Predicting Viral Host Range and Zoonotic Potential Using Machine Learning on Spike Protein Structures
Introduction
The ability of a virus to cross species barriers and infect new hosts is governed by a complex interplay of molecular, ecological, and immunological factors [1, 2]. Among these, the viral spike protein, the primary determinant of host cell entry, plays a central role in defining host range and zoonotic potential [3, 4]. Spike proteins mediate attachment to host cell surface receptors and drive membrane fusion, making their structural features critical for predicting cross-species transmission [5, 6]. Advances in machine learning (ML) have enabled researchers to leverage three-dimensional (3D) structural data from the Protein Data Bank (PDB) to predict host range and zoonotic risk with increasing accuracy [7, 8]. This article reviews the application of ML models trained on viral spike protein structures, focusing on structural features, receptor-binding dynamics, and computational scoring of binding affinity.
Understanding the biophysical basis of spike–receptor interactions is essential for assessing pandemic potential [9, 10]. For example, the receptor-binding domain (RBD) of coronavirus spike proteins determines compatibility with angiotensin‑converting enzyme 2 (ACE2) orthologs across species [11, 12]. Similarly, the hemagglutinin (HA) of influenza A viruses recognizes sialic acid receptors with distinct linkages, dictating host tropism [3, 4]. ML models trained on 3D structural data can capture subtle conformational features that sequence‑based methods may miss, offering a powerful tool for veterinary surveillance and one‑health preparedness [13, 14].
Structural Features of Spike Proteins Relevant to Host Range
Spike proteins are class I fusion glycoproteins characterized by a metastable prefusion conformation that undergoes large conformational rearrangements upon receptor binding [2, 12]. Key structural features influencing host range include:
- Receptor-binding site (RBS) geometry: The shape and electrostatic complementarity between the RBS and host receptor [3, 9].

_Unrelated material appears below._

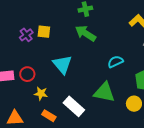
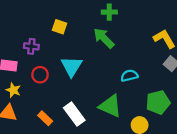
purple cross: (26, 35) -> (31, 46), moved, turned 32
red circle: (27, 74) -> (40, 75), moved
yellow star: (41, 94) -> (13, 90), moved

- Glycan shielding: N‑linked glycosylation patterns can mask epitopes and modulate receptor accessibility [15, 12].
- Loop flexibility: Mobile loops in the RBD facilitate adaptation to diverse receptors [6, 11].
- Interface hydrogen bonding and hydrophobic contacts: These determine binding affinity and specificity [5, 4].
For coronaviruses, the RBD exists in either “standing‑up” or “lying‑down” conformations relative to the spike trimer; the standing conformation exposes the receptor-binding motif (RBM) for ACE2 engagement [9, 10]. In influenza hemagglutinin, the RBS is a shallow pocket that binds α2,3‑ or α2,6‑linked sialic acids, with avian‑adapted viruses preferring the former and human‑adapted viruses the latter [3, 4]. Computational structural analysis can identify species‑specific receptor preferences and predict host‑range promiscuity [3].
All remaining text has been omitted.